Solving Heat Exchanger Problem: Finding # of Tubes in Bundle

[cwj8820]

Okay, I'm having trouble with a heat transfer HW problem. We are designing a tube-in-shell steam condenser.

We are given:
$\dot{m}$_steam = 4.38kg/s
T_steam = 378K
the steam is saturated 90%
T_c of cooling water = 293.15K
T_h of cooling water = 296.5K

For the tubes in the bundle:
Inner diameter = 2.16cm
Outer diameter = 2.67cm
Re_max = 10,000

The problem I'm having is in calculating the necessary number of tubes in the bundle to keep the Re low enough

I started by calculating the heat duty for the condensing steam:
h_f = 438 kJ/kg
h_fg = 2245 kJ/kg
h₁ = 438 + (0.90 * 2245) = 2458 kJ/kg
h₂ = 438 kJ/kg
Δh = 2458 - 438 = 2020 kJ/kg
Q = 4.38 * 2020 kJ/kg ≈ 8850 kJ/s = 8850 kW

Next, I calculated the necessary mass flow of the cooling water:
T_c = 293.15K
T_h = 296.5K
ΔT = (296.5-293.15) = 3.35K
C_p = 4.18 kJ/(kg*K)
8850 kJ/s = m * C_p * ΔT
8850 kJ/s = m * 4.18 kJ/(kg*K) * 3.35K
$\dot{m}$_water = 632kg/s

After I found $\dot{m}$_water I tried to calculate the maximum velocity in one tube based on the maximum reynolds number.

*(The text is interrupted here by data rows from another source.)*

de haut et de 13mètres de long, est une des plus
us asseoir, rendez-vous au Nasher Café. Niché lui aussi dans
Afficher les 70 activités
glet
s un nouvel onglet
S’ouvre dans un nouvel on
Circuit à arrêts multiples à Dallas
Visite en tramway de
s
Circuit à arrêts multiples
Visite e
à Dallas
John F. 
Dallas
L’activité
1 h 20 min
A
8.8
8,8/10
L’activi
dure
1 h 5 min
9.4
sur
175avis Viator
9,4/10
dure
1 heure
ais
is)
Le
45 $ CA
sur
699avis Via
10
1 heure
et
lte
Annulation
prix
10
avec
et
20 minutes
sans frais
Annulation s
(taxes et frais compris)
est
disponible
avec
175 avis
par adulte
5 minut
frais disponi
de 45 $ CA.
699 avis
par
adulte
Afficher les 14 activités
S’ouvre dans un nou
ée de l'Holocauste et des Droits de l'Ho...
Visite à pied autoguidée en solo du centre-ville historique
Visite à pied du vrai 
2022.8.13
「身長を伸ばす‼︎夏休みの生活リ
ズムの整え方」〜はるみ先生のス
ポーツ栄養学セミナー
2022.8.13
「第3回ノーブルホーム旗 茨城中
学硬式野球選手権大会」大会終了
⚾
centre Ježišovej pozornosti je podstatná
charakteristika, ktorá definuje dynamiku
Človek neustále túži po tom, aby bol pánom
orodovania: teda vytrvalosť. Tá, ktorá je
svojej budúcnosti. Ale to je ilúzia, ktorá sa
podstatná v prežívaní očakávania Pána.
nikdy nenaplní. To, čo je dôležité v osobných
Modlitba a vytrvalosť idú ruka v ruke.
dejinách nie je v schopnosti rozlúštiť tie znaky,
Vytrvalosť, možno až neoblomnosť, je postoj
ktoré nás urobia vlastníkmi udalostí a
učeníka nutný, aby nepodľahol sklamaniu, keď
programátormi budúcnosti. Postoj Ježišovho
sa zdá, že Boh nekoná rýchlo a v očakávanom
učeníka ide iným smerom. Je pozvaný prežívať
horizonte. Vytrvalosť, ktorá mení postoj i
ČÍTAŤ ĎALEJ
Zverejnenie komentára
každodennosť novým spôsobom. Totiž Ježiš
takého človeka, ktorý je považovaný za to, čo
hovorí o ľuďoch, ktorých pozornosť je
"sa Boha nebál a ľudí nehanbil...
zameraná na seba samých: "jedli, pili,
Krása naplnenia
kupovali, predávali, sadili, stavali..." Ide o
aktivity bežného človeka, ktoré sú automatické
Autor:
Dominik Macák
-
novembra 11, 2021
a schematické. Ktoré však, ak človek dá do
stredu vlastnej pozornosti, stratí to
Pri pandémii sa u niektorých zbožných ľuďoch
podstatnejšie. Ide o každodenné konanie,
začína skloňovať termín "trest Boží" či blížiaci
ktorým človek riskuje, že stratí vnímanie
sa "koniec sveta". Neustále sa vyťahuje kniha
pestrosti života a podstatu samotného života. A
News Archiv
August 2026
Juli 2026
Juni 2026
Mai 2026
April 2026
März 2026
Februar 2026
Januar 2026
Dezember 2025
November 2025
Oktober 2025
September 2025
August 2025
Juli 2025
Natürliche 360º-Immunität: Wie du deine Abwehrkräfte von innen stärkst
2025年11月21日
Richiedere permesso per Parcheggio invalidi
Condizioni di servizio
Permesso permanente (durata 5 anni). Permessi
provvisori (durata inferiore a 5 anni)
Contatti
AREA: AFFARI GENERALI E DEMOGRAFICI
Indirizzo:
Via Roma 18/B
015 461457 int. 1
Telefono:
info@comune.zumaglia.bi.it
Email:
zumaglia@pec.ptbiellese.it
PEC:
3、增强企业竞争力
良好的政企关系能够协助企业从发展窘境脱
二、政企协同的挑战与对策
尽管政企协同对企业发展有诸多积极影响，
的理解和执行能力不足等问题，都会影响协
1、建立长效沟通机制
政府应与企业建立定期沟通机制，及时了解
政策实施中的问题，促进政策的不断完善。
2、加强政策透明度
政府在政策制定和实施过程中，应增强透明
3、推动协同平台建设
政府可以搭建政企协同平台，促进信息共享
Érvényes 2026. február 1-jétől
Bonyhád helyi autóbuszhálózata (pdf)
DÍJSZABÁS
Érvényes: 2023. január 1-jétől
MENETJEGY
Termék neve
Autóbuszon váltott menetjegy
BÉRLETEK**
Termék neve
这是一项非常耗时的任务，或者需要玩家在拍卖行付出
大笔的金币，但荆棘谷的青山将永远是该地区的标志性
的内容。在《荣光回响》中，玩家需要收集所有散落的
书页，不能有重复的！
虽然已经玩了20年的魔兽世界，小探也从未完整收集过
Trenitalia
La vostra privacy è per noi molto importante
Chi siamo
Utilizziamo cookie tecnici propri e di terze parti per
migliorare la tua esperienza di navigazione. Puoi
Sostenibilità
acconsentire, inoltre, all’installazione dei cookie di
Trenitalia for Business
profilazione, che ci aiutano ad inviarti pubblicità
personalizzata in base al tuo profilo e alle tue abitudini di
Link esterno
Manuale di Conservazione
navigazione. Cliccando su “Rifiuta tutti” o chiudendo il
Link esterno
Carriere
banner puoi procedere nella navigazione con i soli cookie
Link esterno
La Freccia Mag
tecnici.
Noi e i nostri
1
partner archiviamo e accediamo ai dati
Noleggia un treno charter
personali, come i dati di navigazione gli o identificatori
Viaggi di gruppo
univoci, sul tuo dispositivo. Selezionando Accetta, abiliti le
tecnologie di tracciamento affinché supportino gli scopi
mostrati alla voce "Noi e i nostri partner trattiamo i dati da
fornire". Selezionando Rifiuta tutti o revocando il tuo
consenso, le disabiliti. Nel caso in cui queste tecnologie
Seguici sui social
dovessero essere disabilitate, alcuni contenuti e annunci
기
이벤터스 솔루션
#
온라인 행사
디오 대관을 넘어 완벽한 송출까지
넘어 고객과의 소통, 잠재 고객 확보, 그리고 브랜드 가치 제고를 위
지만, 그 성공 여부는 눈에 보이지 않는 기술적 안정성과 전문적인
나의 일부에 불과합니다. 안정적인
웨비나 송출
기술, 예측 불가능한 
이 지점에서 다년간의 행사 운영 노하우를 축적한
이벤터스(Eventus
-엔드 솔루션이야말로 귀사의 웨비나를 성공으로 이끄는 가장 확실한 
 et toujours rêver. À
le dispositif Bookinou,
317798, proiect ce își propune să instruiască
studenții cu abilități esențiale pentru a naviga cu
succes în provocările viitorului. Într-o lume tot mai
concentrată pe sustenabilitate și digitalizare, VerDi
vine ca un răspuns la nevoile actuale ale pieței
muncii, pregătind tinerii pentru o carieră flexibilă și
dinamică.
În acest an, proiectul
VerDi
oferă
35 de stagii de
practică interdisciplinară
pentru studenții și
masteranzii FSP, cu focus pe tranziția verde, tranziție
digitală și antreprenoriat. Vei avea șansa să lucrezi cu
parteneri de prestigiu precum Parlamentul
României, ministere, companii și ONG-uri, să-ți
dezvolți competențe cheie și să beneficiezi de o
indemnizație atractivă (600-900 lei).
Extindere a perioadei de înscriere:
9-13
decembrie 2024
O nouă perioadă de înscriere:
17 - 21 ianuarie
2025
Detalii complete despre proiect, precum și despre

This is where I think I went wrong. This is what I did.
Re_max = 10,000
L = Inner diameter = 2.16cm = 0.0216m
μ_water = 1.002 * 10^-3 kg/m*s
ρ_water = 998kg/m³
v_water = (Re * μ)/(ρ * L)
v_water = (10,000 * 1.002*10^-3) / ( 998kg/m³ * 0.0216m)
v_water = 0.46m/s

I thought that the velocity seemed pretty low, but I went even further to calculate the necessary number of tubes in the bundle:
$\dot{m}$_water = 632kg/s
v_water = 0.46m/s
ρ_water = 998kg/m³
A_required = $\dot{m}$_water/[ρ_water * v_water]
A_required = 632kg/s / [998kg/m * 0.46m/s]
A_required ≈ 1.38m² = 13,800cm

A_{one tube} = (pi/4)*(2.16cm)² = 3.66cm²

So the required number of tubes N_t would be
N_t = (13,800cm²)/(3.66²) ≈ 3770

This number that I'm getting is way beyond the number of tubes were are allowed to use, which supposed to be in the hundreds. I feel like my mistake is somewhere in my calculation of the velocity, but I've double and triple checked and can't find my mistake. Help would be greatly appreciated!

 

[Valkarie]

I think the problem is that you didn't take into account the total area of the bundle of tubes. The total area of a tube-in-shell condenser is actually the sum of the inner and outer diameters of the tubes. So you need to calculate the total area of the bundle instead of just the area of one tube. The total area of the bundle can be calculated as:Atotal = Nt * (pi/4) * (Douter2 - Dinner2)Where Nt is the number of tubes, Douter is the outer diameter of the tubes, and Dinner is the inner diameter of the tubes.Then you can calculate the velocity of the cooling water in the bundle using this equation:Vwater = \dot{m}water / [Atotal * ρwater]This should give you a much more reasonable velocity that you can use to calculate the number of tubes necessary to keep the Reynolds number below 10,000.